Le marché de la vidéosurveillance est en pleine croissance alors que ce dispositif est souvent décrié pour son manque d’efficacité ou de potentielles atteintes aux libertés publiques. Comment l’expliquer ?

Cette croissance de la vidéosurveillance de la voie publique est en effet très nettement perceptible depuis les années 2000. Il y a, d’une part, un lobbying très insistant de la part d’acteurs privés mus par la conquête de nouveaux marchés ou l’augmentation du marché existant, avec davantage de caméras ou de logiciels, etc. Mais il existe aussi, à mon sens, un climat favorable d’un point de vue idéologique et politique.

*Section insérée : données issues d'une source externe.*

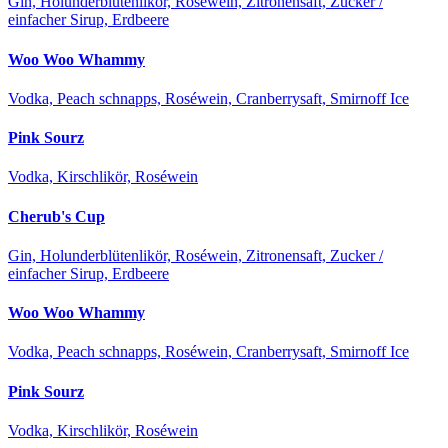
Gin, Holunderblütenlikör, Roséwein, Zitronensaft, Zucker /
einfacher Sirup, Erdbeere
Woo Woo Whammy
Vodka, Peach schnapps, Roséwein, Cranberrysaft, Smirnoff Ice
Pink Sourz
Vodka, Kirschlikör, Roséwein
Cherub's Cup
Gin, Holunderblütenlikör, Roséwein, Zitronensaft, Zucker /
einfacher Sirup, Erdbeere
Woo Woo Whammy
Vodka, Peach schnapps, Roséwein, Cranberrysaft, Smirnoff Ice
Pink Sourz
Vodka, Kirschlikör, Roséwein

Depuis des années, beaucoup de responsables publics locaux et nationaux mettent en avant cette technologie à travers une approche sécuritaire positionnant systématiquement la vidéosurveillance dans un débat univoque entre des opinions favorables à la sécurité et d’autres à la préservation des libertés individuelles. Le débat porte très rarement sur la question centrale du sujet : est-ce véritablement efficace ?

Justement, quels sont les écueils auxquels se heurte la vidéosurveillance en matière d’efficacité dans la prévention et la résolution des actes les plus fréquents de délinquance ?

Toutes les études, y compris internationales, s’accordent sur le fait que la vidéosurveillance ne dissuade pas. A la limite, elle peut provoquer un déplacement de la délinquance, non sur le plan géographique mais sur celui de la méthode : les délinquants peuvent s’adapter à cette menace potentielle mais ils ne seront jamais dissuadés par la seule présence de caméras, c’est un fantasme que l’on peut balayer.

Il y a, en revanche, un potentiel d’efficacité extrêmement intéressant pour l’aide à l’intervention, c’est-à-dire aider des policiers à intervenir sur le terrain, les sécuriser ou leur éviter des guets-apens. Mais pour cela, il faut des opérateurs qui soient constamment derrière les écrans, qui pilotent les caméras, connaissent le territoire, les policiers. C’est toute la chaîne de sécurité, dont la vidéosurveillance n’est qu’un maillon, qu’il faut adapter.